- Developers: Alistair Crooks, Hubert Feyrer and Johnny C. Lam
- Release: January 4, 1998; 28 years ago
- Stable release: 2026Q2 / 23 June 2026; 2 months ago
- Written in: C, Unix shell
- Operating system: Unix-like
- Type: Package management system
- License: BSD License
- Website: www.pkgsrc.org
- Repository: github.com/NetBSD/pkgsrc.git ;

= Pkgsrc =

Package manager for Unix-like operating systems

pkgsrc (package source) is a package management system for Unix-like operating systems. It was forked from the FreeBSD ports collection in 1997 as the primary package management system for NetBSD. Since then it has evolved independently; in 1999, support for Solaris was added, followed by support for other operating systems.
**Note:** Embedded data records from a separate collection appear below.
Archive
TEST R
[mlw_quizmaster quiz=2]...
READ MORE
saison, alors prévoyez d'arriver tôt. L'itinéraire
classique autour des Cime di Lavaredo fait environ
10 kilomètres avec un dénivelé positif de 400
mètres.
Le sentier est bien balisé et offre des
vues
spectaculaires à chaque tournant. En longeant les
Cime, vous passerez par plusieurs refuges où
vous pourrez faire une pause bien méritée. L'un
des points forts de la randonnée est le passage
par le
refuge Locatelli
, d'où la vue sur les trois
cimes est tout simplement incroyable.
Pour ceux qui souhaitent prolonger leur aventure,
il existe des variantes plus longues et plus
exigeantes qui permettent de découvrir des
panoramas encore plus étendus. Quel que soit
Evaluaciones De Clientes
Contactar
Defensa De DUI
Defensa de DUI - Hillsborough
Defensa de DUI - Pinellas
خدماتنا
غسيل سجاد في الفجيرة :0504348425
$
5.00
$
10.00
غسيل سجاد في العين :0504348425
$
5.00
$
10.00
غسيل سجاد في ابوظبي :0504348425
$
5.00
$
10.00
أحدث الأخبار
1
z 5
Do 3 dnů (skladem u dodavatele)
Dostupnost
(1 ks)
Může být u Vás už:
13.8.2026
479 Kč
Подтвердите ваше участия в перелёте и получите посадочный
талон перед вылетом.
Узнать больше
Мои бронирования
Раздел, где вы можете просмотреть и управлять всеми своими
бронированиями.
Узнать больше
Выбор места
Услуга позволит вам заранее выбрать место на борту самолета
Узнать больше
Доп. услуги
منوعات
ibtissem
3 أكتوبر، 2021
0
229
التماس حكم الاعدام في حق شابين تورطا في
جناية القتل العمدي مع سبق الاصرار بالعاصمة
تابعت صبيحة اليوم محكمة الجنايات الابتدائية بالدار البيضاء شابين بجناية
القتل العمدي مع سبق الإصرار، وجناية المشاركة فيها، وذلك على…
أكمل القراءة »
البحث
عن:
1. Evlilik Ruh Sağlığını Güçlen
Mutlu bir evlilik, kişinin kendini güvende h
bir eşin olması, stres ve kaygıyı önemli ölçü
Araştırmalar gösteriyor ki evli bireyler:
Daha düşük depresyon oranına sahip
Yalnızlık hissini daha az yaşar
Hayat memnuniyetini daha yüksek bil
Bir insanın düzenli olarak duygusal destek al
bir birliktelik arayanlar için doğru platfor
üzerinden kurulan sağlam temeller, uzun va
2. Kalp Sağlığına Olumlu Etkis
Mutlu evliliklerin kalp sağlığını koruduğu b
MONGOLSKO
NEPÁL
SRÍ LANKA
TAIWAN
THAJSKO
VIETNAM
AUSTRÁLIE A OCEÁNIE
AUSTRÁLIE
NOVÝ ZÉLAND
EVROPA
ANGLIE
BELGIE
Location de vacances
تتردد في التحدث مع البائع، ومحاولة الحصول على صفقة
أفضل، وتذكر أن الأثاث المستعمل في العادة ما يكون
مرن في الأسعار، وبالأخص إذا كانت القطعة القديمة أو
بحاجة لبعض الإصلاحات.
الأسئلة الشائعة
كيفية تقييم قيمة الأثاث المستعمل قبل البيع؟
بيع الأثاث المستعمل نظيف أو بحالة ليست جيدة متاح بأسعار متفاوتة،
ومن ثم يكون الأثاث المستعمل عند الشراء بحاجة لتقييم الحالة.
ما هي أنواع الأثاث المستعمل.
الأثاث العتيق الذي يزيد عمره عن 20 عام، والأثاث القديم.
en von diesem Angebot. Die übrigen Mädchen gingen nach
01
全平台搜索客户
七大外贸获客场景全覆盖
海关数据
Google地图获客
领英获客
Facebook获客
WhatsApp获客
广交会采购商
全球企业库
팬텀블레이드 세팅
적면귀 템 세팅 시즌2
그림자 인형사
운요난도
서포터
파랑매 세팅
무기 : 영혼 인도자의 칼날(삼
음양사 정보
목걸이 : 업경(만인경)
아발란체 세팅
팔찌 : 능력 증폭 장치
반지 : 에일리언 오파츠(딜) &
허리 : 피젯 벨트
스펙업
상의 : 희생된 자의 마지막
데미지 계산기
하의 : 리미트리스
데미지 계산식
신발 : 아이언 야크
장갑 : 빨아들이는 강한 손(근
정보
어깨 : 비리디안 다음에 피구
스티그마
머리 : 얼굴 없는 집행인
As of September 2025, pkgsrc currently contains over 29,000 packages and includes most popular open-source software. It is the native package manager on NetBSD, SmartOS and MINIX 3, and is portable across 23 different operating systems, including AIX, various BSD derivatives, HP-UX, IRIX, Linux, macOS, Solaris, and QNX.

There are multiple ways to install programs using pkgsrc. The pkgsrc bootstrap contains a traditional ports collection that utilizes a series of makefiles to compile software from source. Another method is to install pre-built binary packages via the pkg_add and pkg_delete tools. A high-level utility named pkgin also exists, and is designed to automate the installation, removal, and update of binary packages in a manner similar to Debian's Advanced Packaging Tool.

== Supported platforms ==

| Platform | Date added |
|---|---|
| NetBSD | October 1997 |
| Solaris | March 1999 |
| Linux | June 1999 |
| Darwin and macOS | October 2001 |
| FreeBSD | November 2002 |
| OpenBSD | November 2002 |
| IRIX | December 2002 |
| BSD/OS | December 2003 |
| AIX | December 2003 |
| Interix (for Windows NT) | March 2004 |
| DragonFly BSD | October 2004 |
| OSF/1 | November 2004 |
| HP-UX | April 2007 |
| QNX | October 2007 |
| Haiku | January 2010 |
| MINIX 3 | August 2010 |
| MirBSD | January 2011 |
| illumos and SmartOS | February 2011 |
| Cygwin | May 2013 |
| GNU/kFreeBSD | July 2013 |
| Bitrig | June 2015 |

== History ==
On October 3, 1997, NetBSD developers Alistair Crooks and Hubert Feyrer created pkgsrc based on the FreeBSD ports system and intended to support the NetBSD packages collection. It was officially released as part of NetBSD 1.3 on January 4, 1998. DragonFly BSD used pkgsrc as its official package system from version 1.4 in 2006, to 3.4 in 2013.

On 2017-09-12, a commit message policy that accommodates DVCS was established by the project.

== Packages ==

The NetBSD Foundation provides official, pre-built binary packages for multiple combinations of NetBSD and pkgsrc releases, and occasionally for certain other operating systems as well.

As of 2018, several vendors provide pre-built binary packages for several platforms:

- Since at least 2014, Joyent has provided binary packages for SmartOS/illumos, macOS, and Enterprise Linux (CentOS/Oracle/Red Hat/Scientific). Packages are provided on a rolling release basis from the trunk (HEAD, in CVS terminology) of pkgsrc, with updates every few days; additionally, quarterly stable releases of pkgsrc for Joyent's own SmartOS are also provided (dating back to 2012Q4).

- Since 2017, University of Wisconsin–Milwaukee has provided binary packages for NetBSD, RHEL/CentOS, and Darwin/macOS. Packages are only built from the quarterly releases of pkgsrc, aiding use in long-term experiments, where stability and reproducibility of the findings is of the essence.